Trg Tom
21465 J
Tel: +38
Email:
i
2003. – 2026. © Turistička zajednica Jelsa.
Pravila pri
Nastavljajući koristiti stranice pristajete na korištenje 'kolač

_ _ _ _ _

> Work to be completed:
Generate an exact reproduction of all entries.

> Result for this task:
Trg Tom
21465 J
Tel: +38
Email:
i
2003. – 2026. © Turistička zajednica Jelsa.
Pravila pri
Nastavljajući koristiti stranice pristajete na korištenje 'kolač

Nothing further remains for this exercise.